What the task asks: If a line in the material below has the string "click", copy it out.

⟨

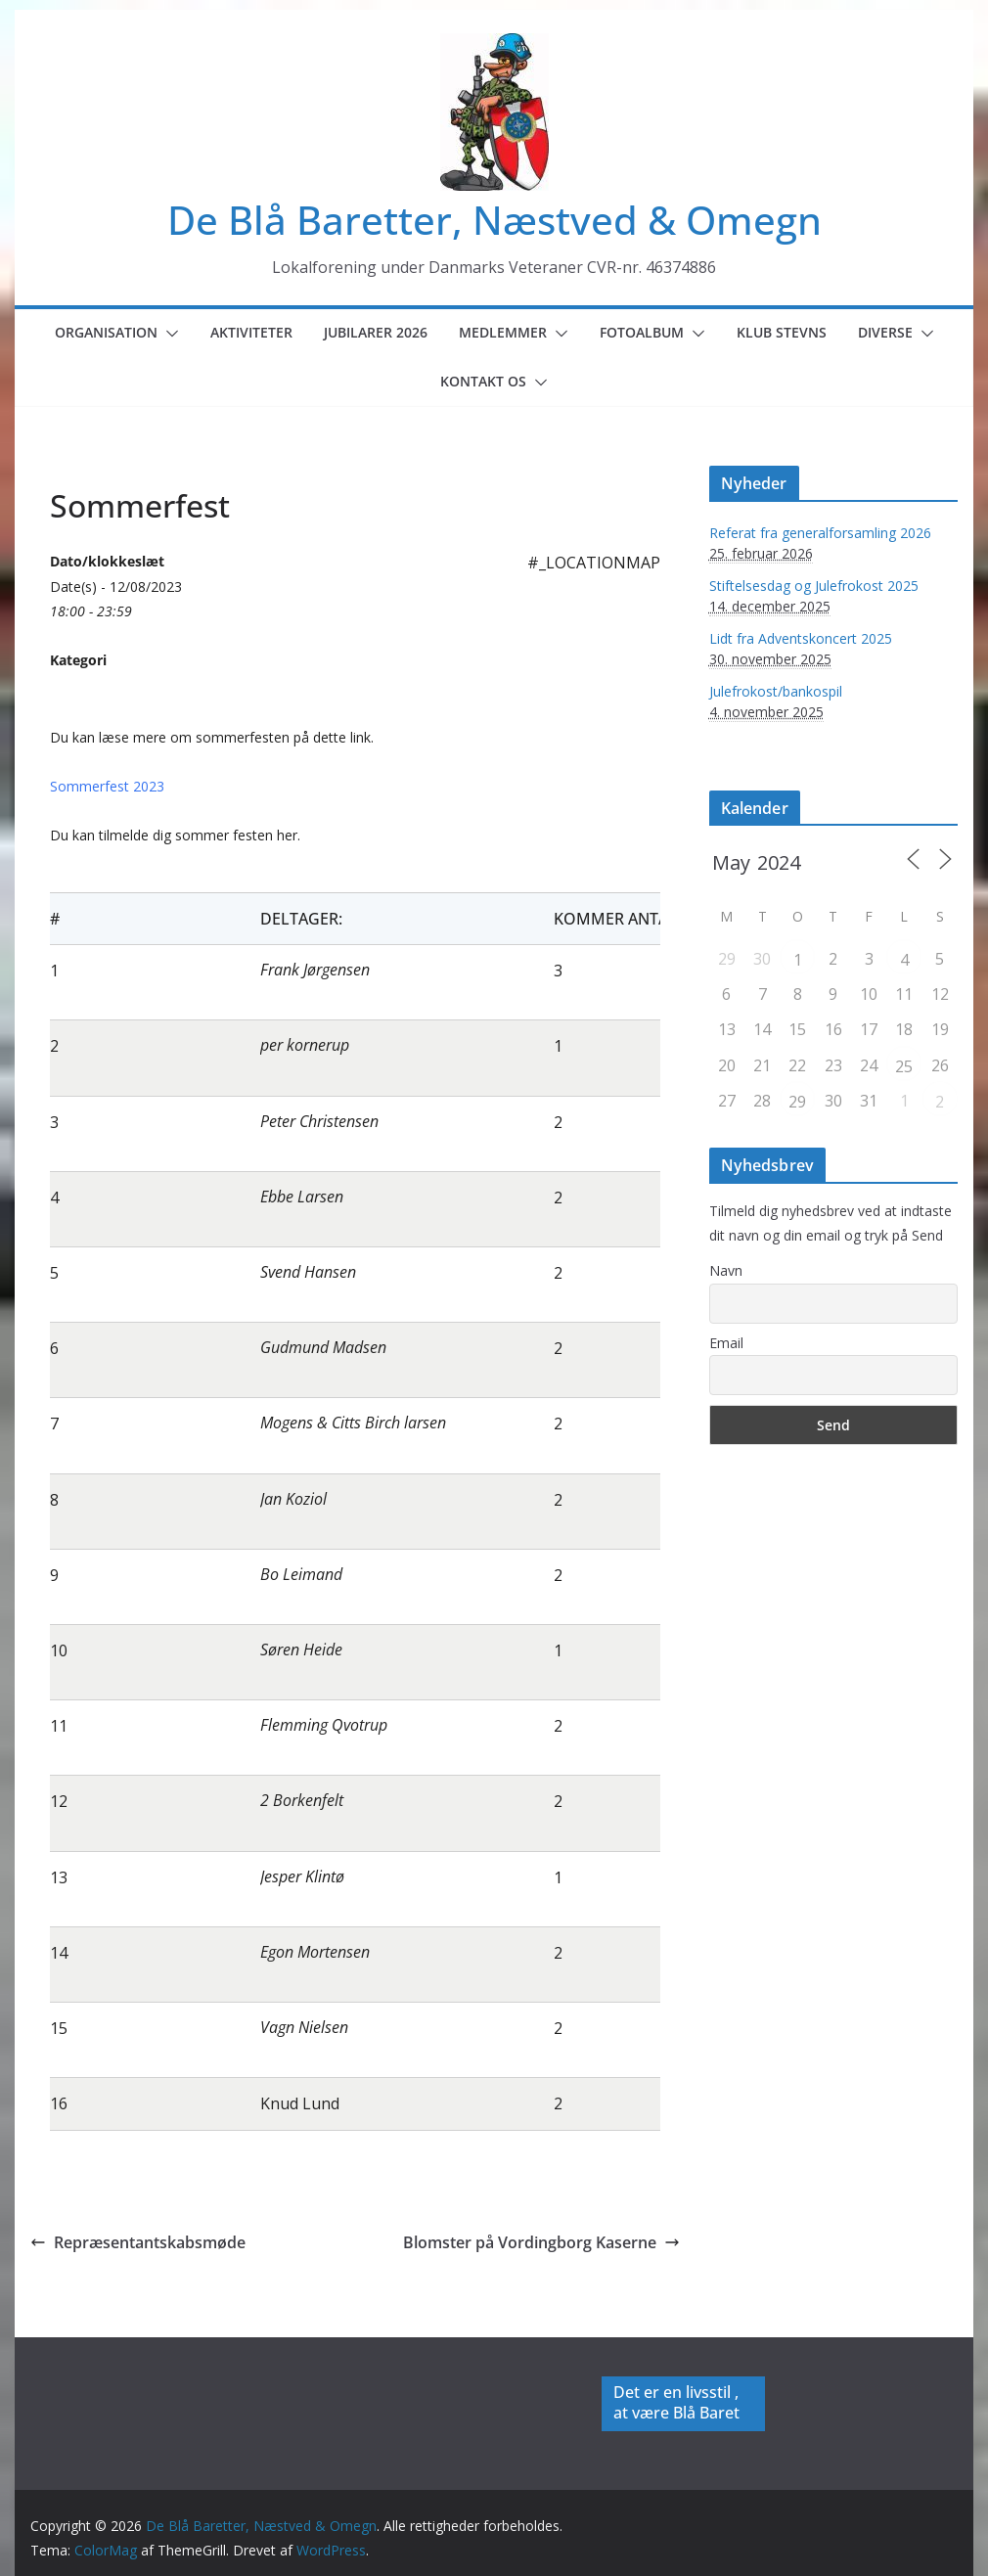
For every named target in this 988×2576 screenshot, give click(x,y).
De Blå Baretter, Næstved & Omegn (494, 220)
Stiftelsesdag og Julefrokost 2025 (814, 585)
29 (797, 1101)
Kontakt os (483, 381)
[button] (168, 333)
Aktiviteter (251, 332)
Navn (725, 1270)
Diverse (885, 332)
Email (726, 1342)
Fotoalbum (642, 332)
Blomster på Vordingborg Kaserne (541, 2242)
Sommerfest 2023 (107, 786)
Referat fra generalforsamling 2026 (820, 532)
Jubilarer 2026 (375, 332)
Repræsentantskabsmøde (138, 2242)
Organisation (106, 332)
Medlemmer (503, 332)
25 (904, 1066)
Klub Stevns (782, 332)
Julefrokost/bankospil (775, 691)
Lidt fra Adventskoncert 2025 (800, 638)
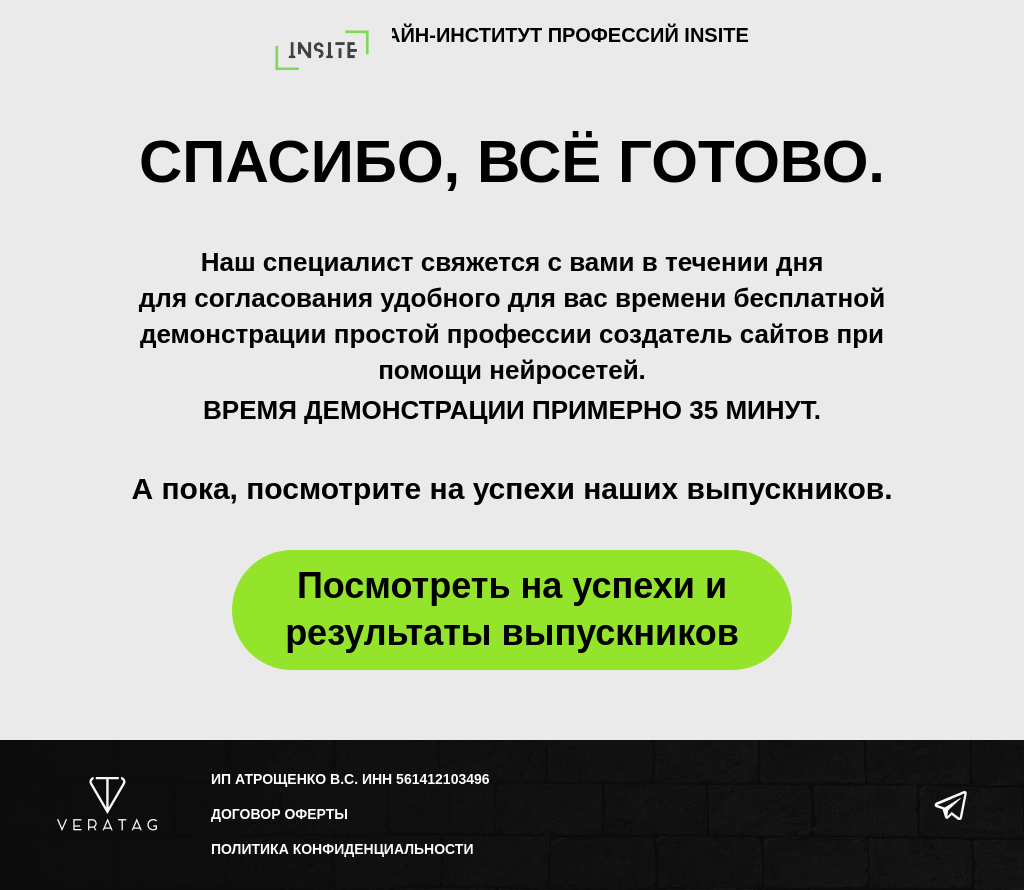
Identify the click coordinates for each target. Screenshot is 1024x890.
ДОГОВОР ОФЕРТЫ (279, 814)
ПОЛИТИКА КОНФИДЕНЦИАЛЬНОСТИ (342, 849)
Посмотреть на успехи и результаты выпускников (512, 609)
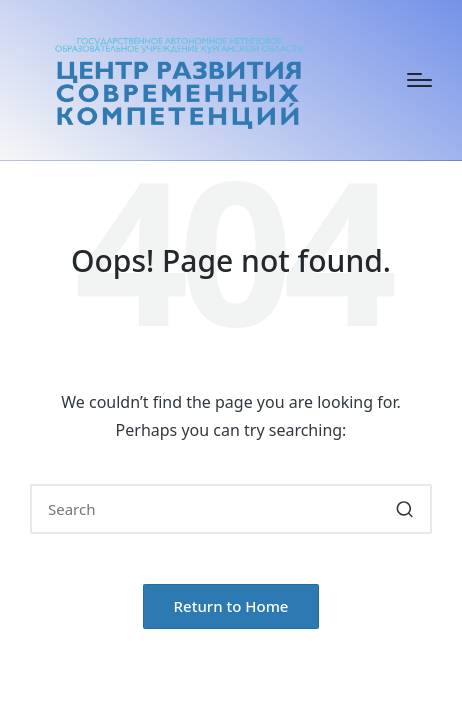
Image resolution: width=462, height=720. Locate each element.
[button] (404, 509)
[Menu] (419, 80)
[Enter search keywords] (231, 509)
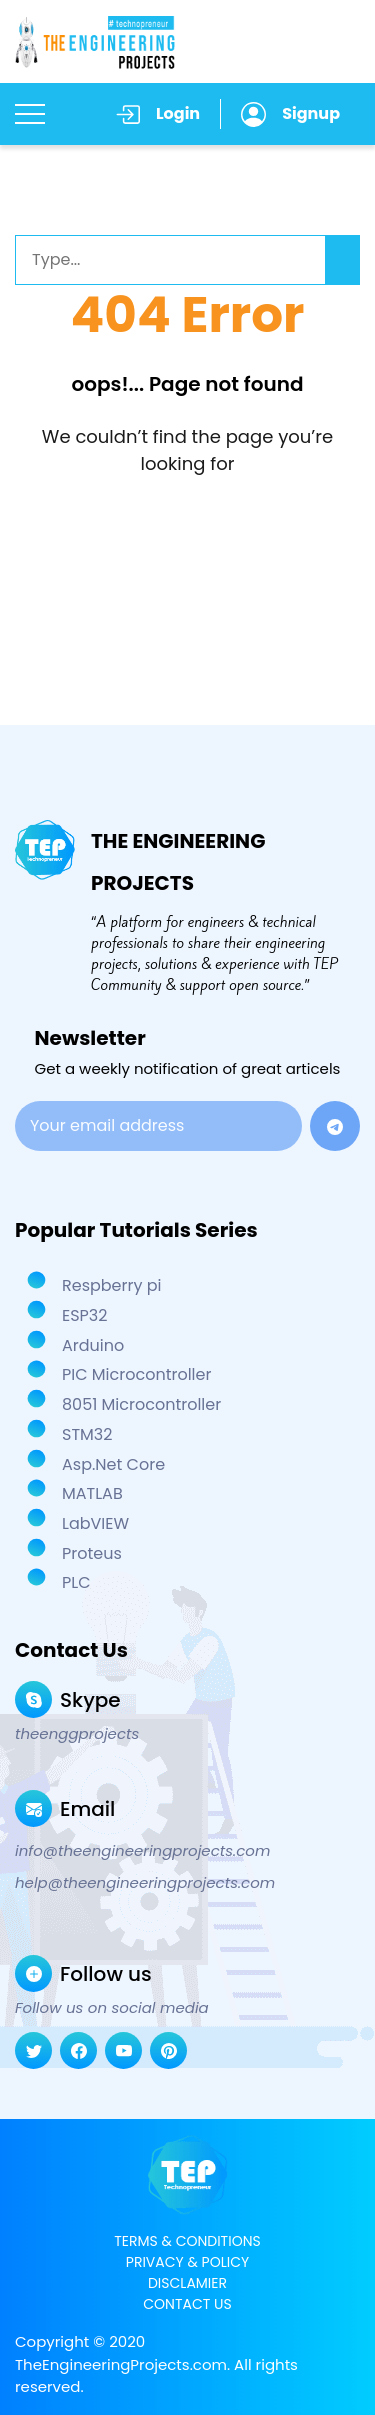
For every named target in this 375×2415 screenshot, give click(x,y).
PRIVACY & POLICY (187, 2262)
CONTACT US (187, 2304)
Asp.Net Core (111, 1464)
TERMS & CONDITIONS (187, 2241)
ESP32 (83, 1315)
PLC (74, 1582)
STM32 (85, 1434)
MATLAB (90, 1493)
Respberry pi (110, 1285)
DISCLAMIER (187, 2283)
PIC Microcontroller (135, 1374)
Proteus (90, 1553)
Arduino (91, 1345)
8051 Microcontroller (139, 1404)
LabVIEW (93, 1523)
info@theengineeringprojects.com (142, 1851)
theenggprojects (77, 1734)
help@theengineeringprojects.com (145, 1883)
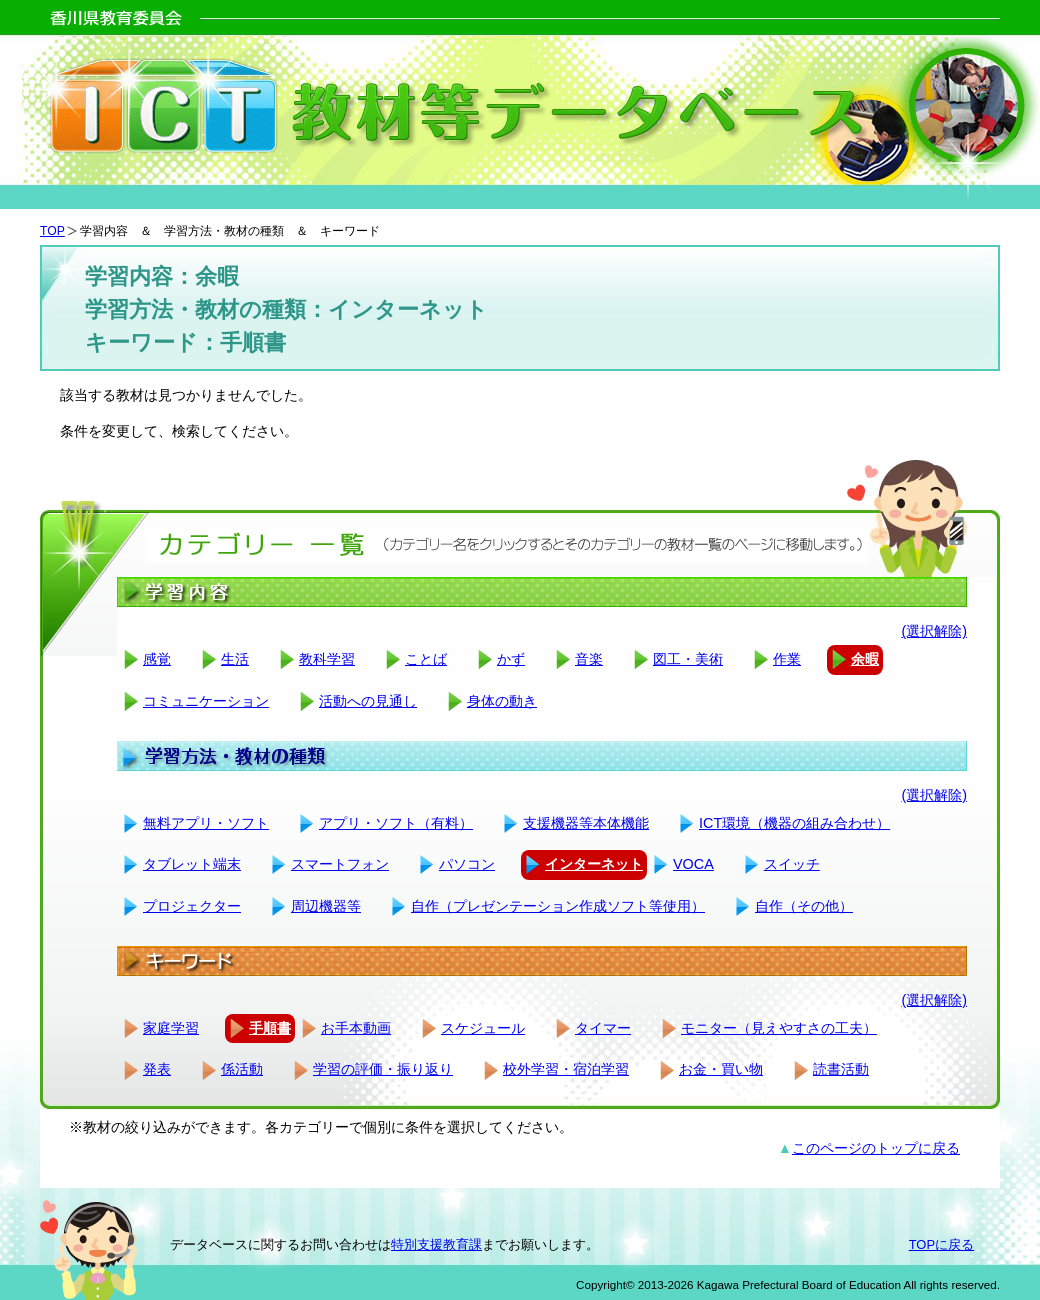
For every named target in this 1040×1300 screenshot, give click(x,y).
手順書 (270, 1028)
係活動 (242, 1069)
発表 (157, 1069)
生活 (235, 659)
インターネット (594, 864)
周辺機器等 (326, 906)
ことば (426, 659)
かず (511, 659)
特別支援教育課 (436, 1244)
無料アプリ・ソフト (206, 823)
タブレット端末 (192, 864)
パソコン (467, 864)
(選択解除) (934, 631)
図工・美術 (688, 659)
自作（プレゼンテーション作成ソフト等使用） (558, 906)
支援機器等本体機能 (586, 823)
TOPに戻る (941, 1244)
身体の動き (502, 701)
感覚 (157, 659)
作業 (787, 659)
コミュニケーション (206, 701)
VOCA (693, 864)
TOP (52, 231)
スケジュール (483, 1028)
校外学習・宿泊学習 (566, 1069)
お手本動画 (356, 1028)
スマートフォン (340, 864)
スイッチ (792, 864)
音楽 (589, 659)
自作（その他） (804, 906)
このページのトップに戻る (876, 1148)
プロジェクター (192, 906)
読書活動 (841, 1069)
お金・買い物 (721, 1069)
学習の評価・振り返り (383, 1069)
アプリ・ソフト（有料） (396, 823)
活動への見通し (368, 701)
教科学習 (327, 659)
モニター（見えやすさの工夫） (779, 1028)
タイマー (603, 1028)
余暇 (865, 659)
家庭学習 (171, 1028)
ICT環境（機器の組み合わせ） (794, 823)
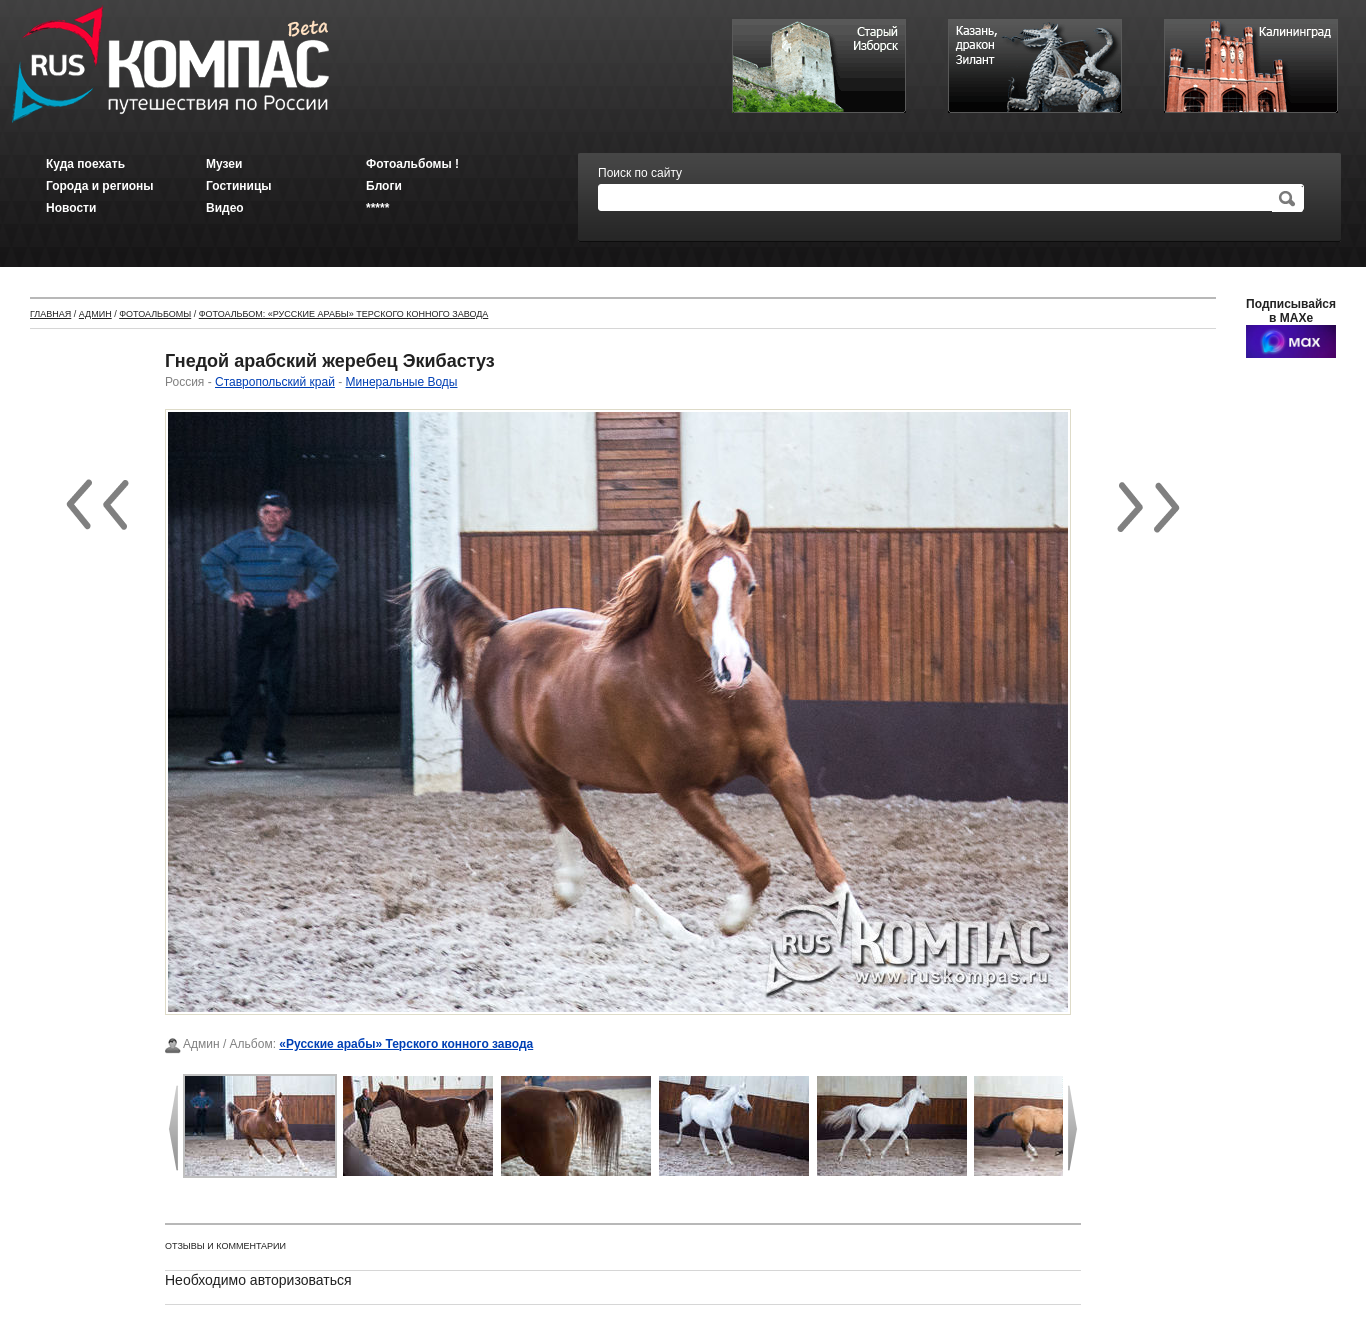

⟩

Answer section:
For every named target in this 988×2576 screenshot, give click(x,y).
Identify the click coordinates for each target. Screenshot is 1024x890.
For every named target in this 375×2415 screenshot, give click(x,y).
For every named target in this 1040×1300 screenshot, give click(x,y).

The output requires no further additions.